June 20th.  Jada brought us coffee first thing in the morning and we enjoyed, as usual, a chilled morning in the cockpit until the tide starts to ebb.  With caffeine and muffins in our system we pulled anchor and headed for our next Anchorage which was Sydney spit on Sydney Island. Good sailing as this was the fastest I have ever sailed past Victoria. Typically a slow day with the convergence zone the deal with. Today, we flew past Victoria at approximately 7 knots sustained with a 15 to 20 knt wind, 2 foot following seas and sunshine. Suntan lotion, fishing rod out. We flew through Discovery passage en route to our next Anchorage. That eve we hooked to one of the existing mooring pins at Sydney spit under an early evening sky. Tucked in between all the yachts and other sailing vessels much like mine.
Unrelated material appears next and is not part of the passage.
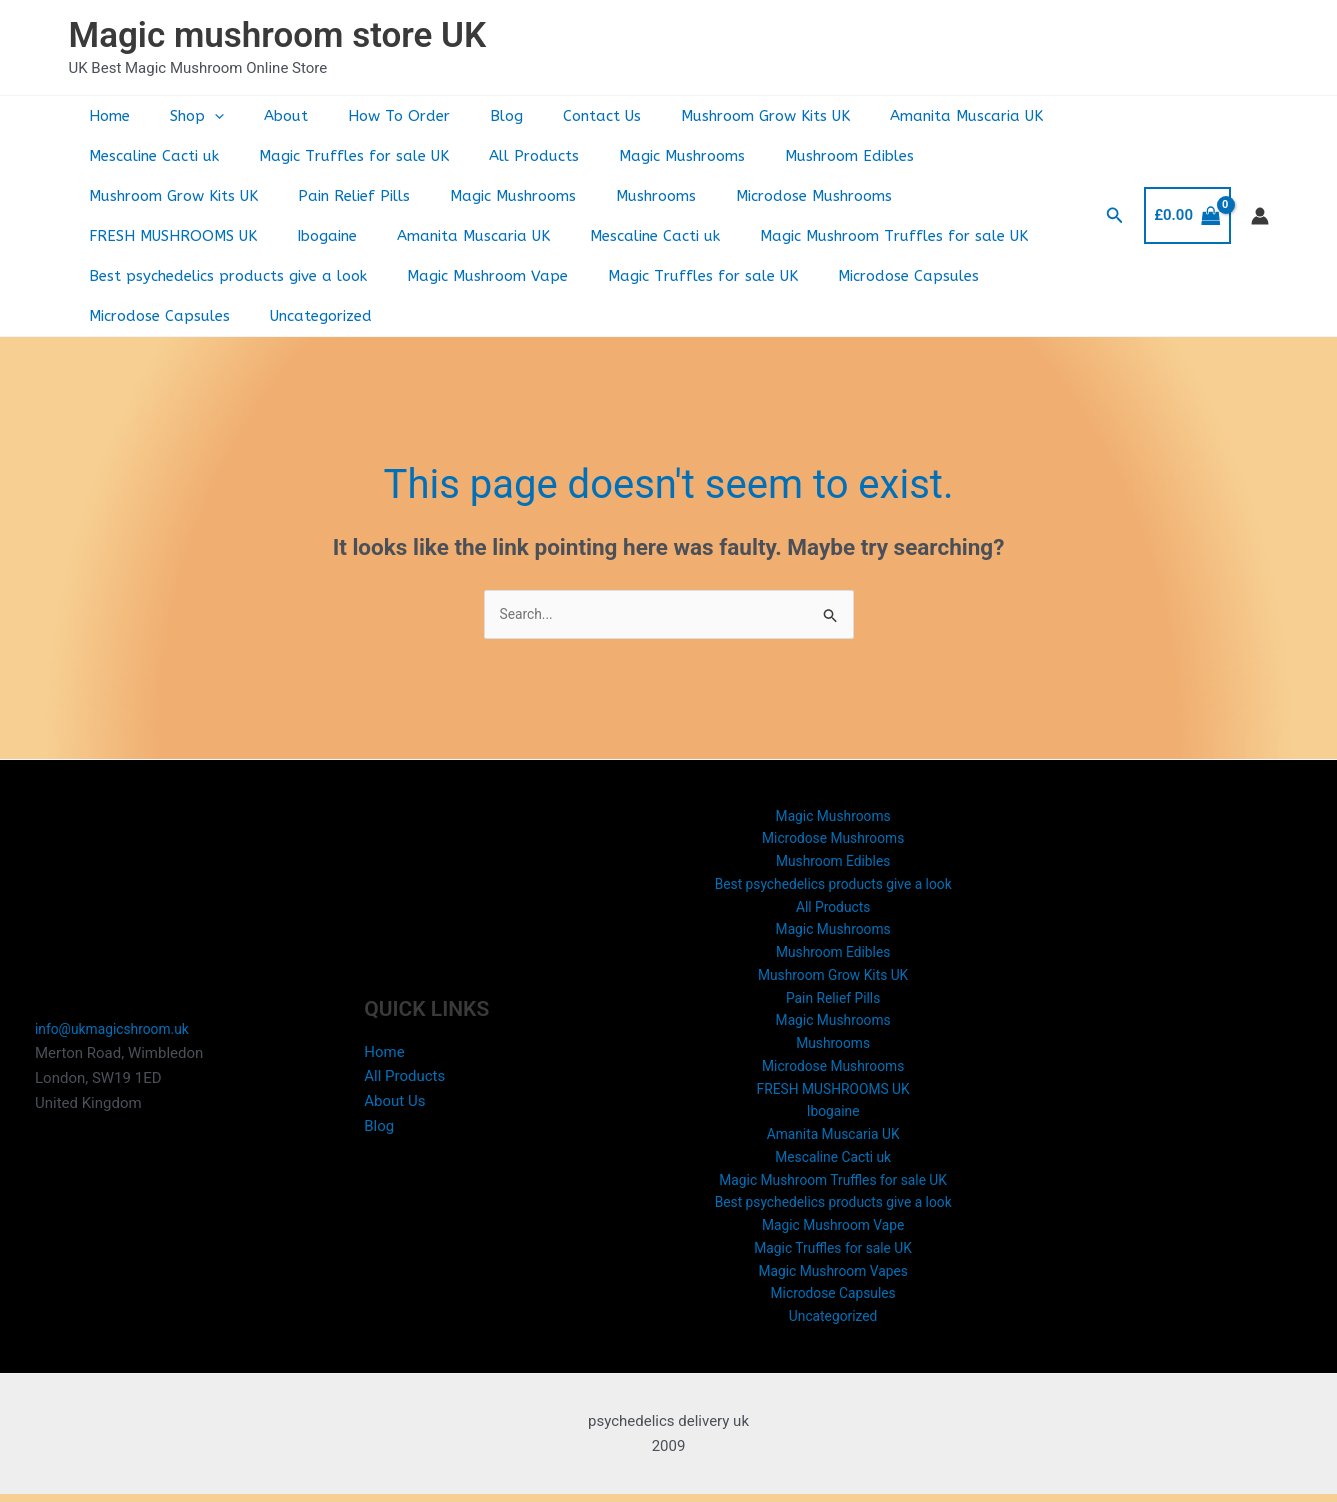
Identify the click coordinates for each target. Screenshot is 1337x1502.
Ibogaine (906, 196)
Dinner and easy lounging in the early summer sunset.  Tomorrow we run for home past saltspring  isl. 
June 21st. We woke to the sun peaking over the coastal mountains in yet another flawless, blue sky.  What are the chances to make it all the way around the island with only maybe 4 hours of light rain the entire time?!  Breakfast and off we went.  Hoisted the sails even tho the water was like a mill pond..  Like we were coaxing the wind to give us something...  We motored past Sidney, between Fernie and Goudge isl. and past Saltspring...  Being a bit early for the tide at Samsun Narrows, we sailed in the light wind at approx. 1-2 knt to buy time.  Samson Narrows is always a treat and a beautiful short cut to Stuart Channel.  The tide just sucks you through.  Eagles and Harbor Seals abound here.  Sailing up Stuart Channel, motoring when the sporatic wind died, we made home dock by 18:30.  The Vega completed the Circumnav in almost exactly 15 days!  Quite an achievement for this little cruiser and crew. 
When I complete this route again, I will make a few minor adjustments.  Firstly, no more chasing a fleet.  Altho we completed the circumnav in almost the same amount of time, we pushed harder in spots than I felt like.  I wont pound up Johnstone Strait in Gale force NE's. but rather take some of the secondary routes like Chancellor Channel and Mayne passage.  Get further out into Desolation sound.  I wouldn't change the company.  What an amazing short expedition with my father.  He rose to the occasions when we needed it and made a mean pot of campers coffee in the mornings. 
 


Starting to realize that the cruising grounds we have right here may be some of the most diverse in the world.  From technical sailing in the current swept passages to strong, blasting winds in the channels.  Nooks and crannies everywhere you go which could be your own private paradise.  No matter where life takes me, this will always be home.
 
 
 
 
 
 
 

1 comment:

  1. A lovely read... OhMyGoodness your conditions were fantastic...we truly live in the perfect setting!